For the singer, who grew up listening to country mainstays like the Chicks and Gretchen Wilson, it was important to establish her country bona fides, but equally important to create a diverse body of work.
“Especially when I first got to Nashville — because I love traditional country, I wanted to have songs that were traditional country,” she explains. “But the more I found my sound, working with multiple people in Nashville, my sound started to expand.”
Roberts has realized that building a country music foundation doesn’t necessarily mean always making traditional country music. She’s rubbed elbows with legends of the genre, touring with country mainstay Reba McEntire, whose career is a reminder that country artists can cross over into pop, and even TV and movie roles, without abandoning their roots.
But as much self-confidence as she’s gained from the support of legends like McEntire, Roberts says her biggest boost came from learning to believe in herself.
“Definitely getting acceptance and help from other artists gives me more confidence in myself,” she continues, “but then also realizing, like, ‘Hey, you’re a pretty bada– girl!’ Just having to remind myself [to not] feel too shy all the time, not going back to my introvert self, saying, ‘Girl, you got this!
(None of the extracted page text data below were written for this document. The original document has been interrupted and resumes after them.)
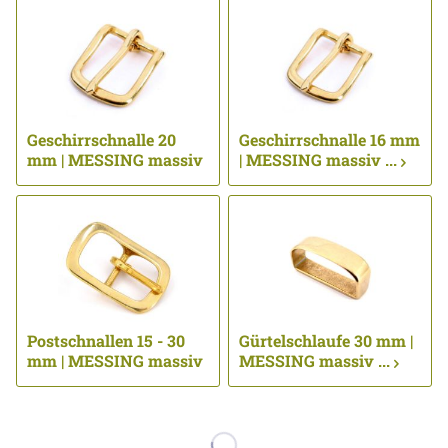
Geschirrschnalle 20
Geschirrschnalle 16 mm
mm | MESSING massiv
| MESSING massiv ...
...
Postschnallen 15 - 30
Gürtelschlaufe 30 mm |
mm | MESSING massiv
MESSING massiv ...
...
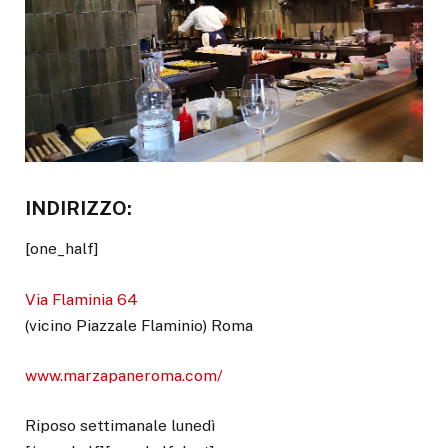
INDIRIZZO:
[one_half]
Via Flaminia 64
(vicino Piazzale Flaminio) Roma
www.marzapaneroma.com/
Riposo settimanale lunedì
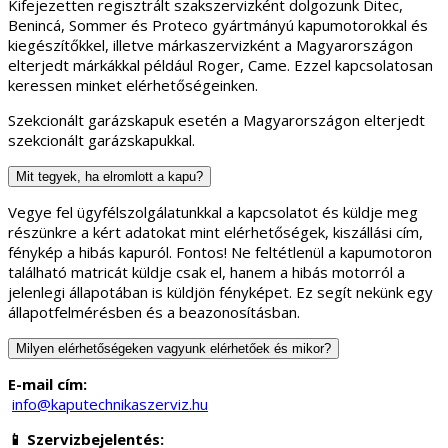
Kifejezetten regisztrált szakszervizként dolgozunk Ditec,
Benincá, Sommer és Proteco gyártmányú kapumotorokkal és
kiegészítőkkel, illetve márkaszervizként a Magyarországon
elterjedt márkákkal például Roger, Came. Ezzel kapcsolatosan
keressen minket elérhetőségeinken.
Szekcionált garázskapuk esetén a Magyarországon elterjedt
szekcionált garázskapukkal.
Mit tegyek, ha elromlott a kapu?
Vegye fel ügyfélszolgálatunkkal a kapcsolatot és küldje meg
részünkre a kért adatokat mint elérhetőségek, kiszállási cím,
fénykép a hibás kapuról. Fontos! Ne feltétlenül a kapumotoron
található matricát küldje csak el, hanem a hibás motorról a
jelenlegi állapotában is küldjön fényképet. Ez segít nekünk egy
állapotfelmérésben és a beazonosításban.
Milyen elérhetőségeken vagyunk elérhetőek és mikor?
E-mail cím:
info@kaputechnikaszerviz.hu
📱 Szervizbejelentés:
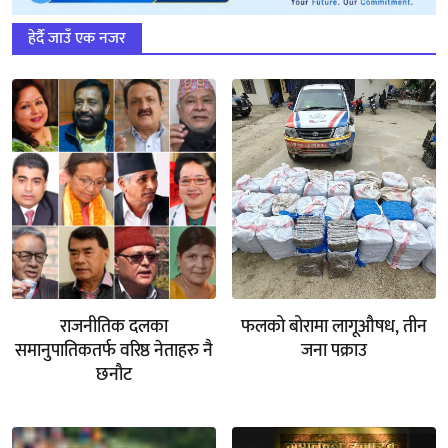
हेर्दै जाउँ एक नजर
राजनीतिक दलका
फलको बोरामा लागूऔषध, तीन
समानुपातिकतर्फ वरिष्ठ नेताहरु नै
जना पक्राउ
छनौट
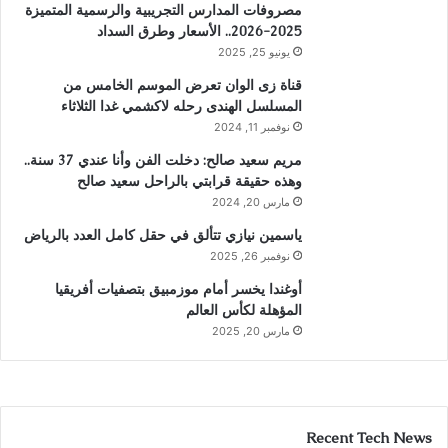
مصروفات المدارس التجريبية والرسمية المتميزة
2025-2026.. الأسعار وطرق السداد
يونيو 25, 2025
قناة زى الوان تعرض الموسم الخامس من
المسلسل الهندى رحله لاكشمي غدا الثلاثاء
نوفمبر 11, 2024
مريم سعيد صالح: دخلت الفن وأنا عندي 37 سنة..
وهذه حقيقة قرابتي بالراحل سعيد صالح
مارس 20, 2024
ياسمين نيازي تتألق في حقل كامل العدد بالرياض
نوفمبر 26, 2025
أوغندا يخسر أمام موزمبيق بتصفيات أفريقيا
المؤهلة لكأس العالم
مارس 20, 2025
Recent Tech News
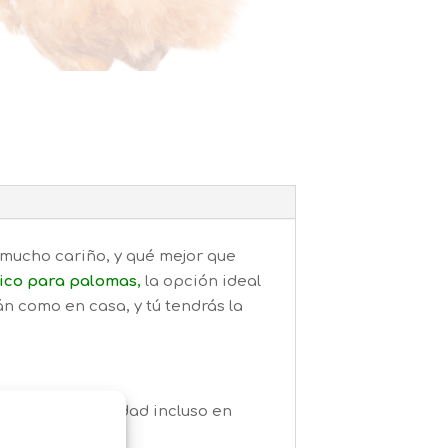
 mucho cariño, y qué mejor que
tico para palomas
,
la opción ideal
án como en casa, y tú tendrás la
gura su durabilidad incluso en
Remember who you are!’ That’s been an essential for my mental state.”
Now hard at work on her next album, Roberts hopes that that journey of self-love and self-acceptance will show up loud and clear in the new music she’s planning to release in 2023.
“A hundred percent. A thousand percent,” she says with a grin, adding that she’s no longer afraid to make her own genre rules in her music. “… Outlaw country, classy country, trap country — it’s gonna be all the things.”